--- DATA FOR THIS EXERCISE ---

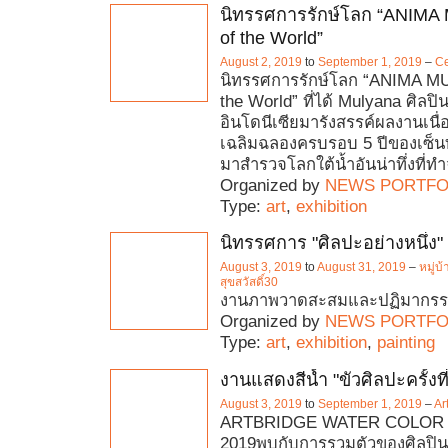
นิทรรศการรักษ์โลก “ANIMA
of the World”
August 2, 2019
to
September 1, 2019
–
Ce
นิทรรศการรักษ์โลก “ANIMA MU
the World” ที่ได้ Mulyana ศิลป
อินโดนีเซียมารังสรรค์ผลงานเนื
เฉลิมฉลองครบรอบ 5 ปีของเซ็นท
มาสำรวจโลกใต้น้ำอันน่าทึ่งที่
Organized by
NEWS PORTFO
Type:
art
,
exhibition
นิทรรศการ "ศิลปะอย่างหนึ่ง"
August 3, 2019
to
August 31, 2019
–
หมู่บ
สุขสวัสดิ์30
งานภาพวาดสะสมและปฏิมากร
Organized by
NEWS PORTFO
Type:
art
,
exhibition
,
painting
งานแสดงสีน้ำ "ขัวศิลปะครั้งที่
August 3, 2019
to
September 1, 2019
–
Ar
ARTBRIDGE WATER COLOR 
2019พบกับการรวมตัวของศิลปินสีน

---

When copying the entries above, keep each word as it is and exclude any image.

▶ _SOLUTION TO THIS EXERCISE_:
นิทรรศการรักษ์โลก “ANIMA
of the World”
August 2, 2019
to
September 1, 2019
–
Ce
นิทรรศการรักษ์โลก “ANIMA MU
the World” ที่ได้ Mulyana ศิลป
อินโดนีเซียมารังสรรค์ผลงานเนื
เฉลิมฉลองครบรอบ 5 ปีของเซ็นท
มาสำรวจโลกใต้น้ำอันน่าทึ่งที่
Organized by
NEWS PORTFO
Type:
art
,
exhibition
นิทรรศการ "ศิลปะอย่างหนึ่ง"
August 3, 2019
to
August 31, 2019
–
หมู่บ
สุขสวัสดิ์30
งานภาพวาดสะสมและปฏิมากร
Organized by
NEWS PORTFO
Type:
art
,
exhibition
,
painting
งานแสดงสีน้ำ "ขัวศิลปะครั้งที่
August 3, 2019
to
September 1, 2019
–
Ar
ARTBRIDGE WATER COLOR 
2019พบกับการรวมตัวของศิลปินสีน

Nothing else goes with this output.